Fig. 4F shows a detailed labor portion 460 displayed by display interface 206 when the labor mode is selected. As shown in fig. 4F, the detailed labor portion 460 may display a set of excerpt tabs 470 for each cancer type, where each excerpt tab represents a separate excerpt assigned to extract documents from various external sources into the patient data record 110 (such as a cancer registry) for a particular cancer type. Each excerpt tab is selectable. When selected, a detailed view of the progress metrics of the excerpt may be displayed in a detailed labor portion 460, as shown in FIG. 4G. As shown in FIG. 4G, the progress metrics for each excerpt may include, for example, the number of pending cases, the predicted time to completion, and the like. The detailed labor portion 460 may also display a progress metric for each pending case assigned to the excerpt. The displayed progress metrics for each pending case may include, for example, the percentage of fields populated by the AI-assisted clinical extraction tool 302, the confidence level of the output of the AI-assisted clinical extraction tool 302 for that case, the predicted time to completion (if manual extraction is performed), and so forth.

Automated data analysis based on structured patient data records

The data contained in the patient data record 110 may be acquired by the data analysis module 204 to perform various automated analyses on the data. For example, as described above, the cancer data analysis module 220 may generate, for example, a cancer summary report 132, describe cohort characteristics 134, and the like. Further, the care quality metric analysis module 222 may generate, for example, clinical care delivery results 142, care quality metrics 144, and the like. All of these reports may also be displayed in the analysis dashboard provided by display interface 206. The analysis may be performed based on all or a subset of the patient data records 110 in the database 120.
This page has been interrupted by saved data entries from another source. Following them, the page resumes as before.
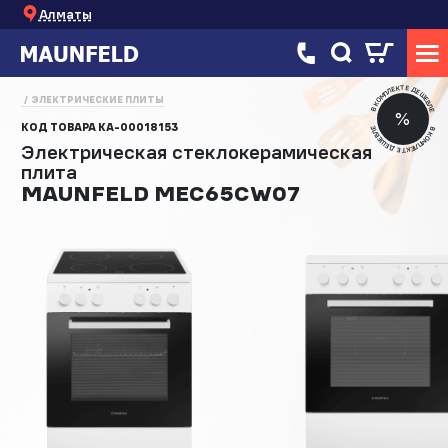
Алматы
В КОМПЛЕКТЕ ДЕШЕВЛЕ
ЭЛЕКТРИЧЕСКИЕ ПЛИТЫ
%
КОД ТОВАРА
КА-00018153
В КОМПЛЕКТЕ ДЕШЕВЛЕ
Электрическая стеклокерамическая
плита
MAUNFELD MEC65CW07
Fig. 5, 6A, and 6B illustrate examples of an analysis dashboard provided by display interface 206, according to embodiments of the present disclosure. As shown in fig. 5, the display interface 206 may provide a care quality analysis dashboard 500 that displays performance measurements of caregivers based on certain care quality metrics over a time period configured by a time period selection box 501. For example, the care quality analysis dashboard 500 includes a care quality metrics section 502 that describes a set of care quality metrics (e.g., BL2RNL monitoring). The care quality analysis dashboard 500 also includes a performance ratio portion 504 that shows, for each care quality metric listed in the care quality metrics portion 502, the percentage of new patients that are treated to meet the care quality metric and whether the percentage meets, exceeds, or fails to meet a predefined threshold. The percentages may be classified into different time periods to provide a proportional distribution that is stratified over time. This distribution allows an observer (e.g., a caregiver manager) to identify time periods in which the proportions have significantly changed, and the observer can investigate the caregiver's operations during the time periods to identify potential causes of these changes.

Further, as shown in fig. 6A, the display interface 206 can provide a cancer analysis dashboard 600 that displays annual treatment reports for breast cancer based on data in the patient data records 110. Based on the time period selected from the time period selection box 601, the patient information 112 (e.g., age), and the tumor information 114 (e.g., stage and subtype), the cancer data analysis module 220 may generate and display a profile 604 based on age, stage, and cancer subtype. Further, based on the treatment history 116, the cancer data analysis module 220 can generate a profile 604 that shows the use of different treatments. The dashboard 600 also includes a configuration window 606 that allows a user to classify (e.g., age, cancer stage, cancer subtype, etc.) the patients represented in the

profiles

602 and 604. As another example, as shown in fig. 6B, the dashboard 600 may also display a graph 610 showing the data element concentration trend and dispersion between tumor size and different treatment types, which the cancer data analysis module 220 may estimate based on the tumor information 114 and the treatment history 116. The correlation map may be displayed for a single patient (as shown in fig. 6B) or for a group of patients.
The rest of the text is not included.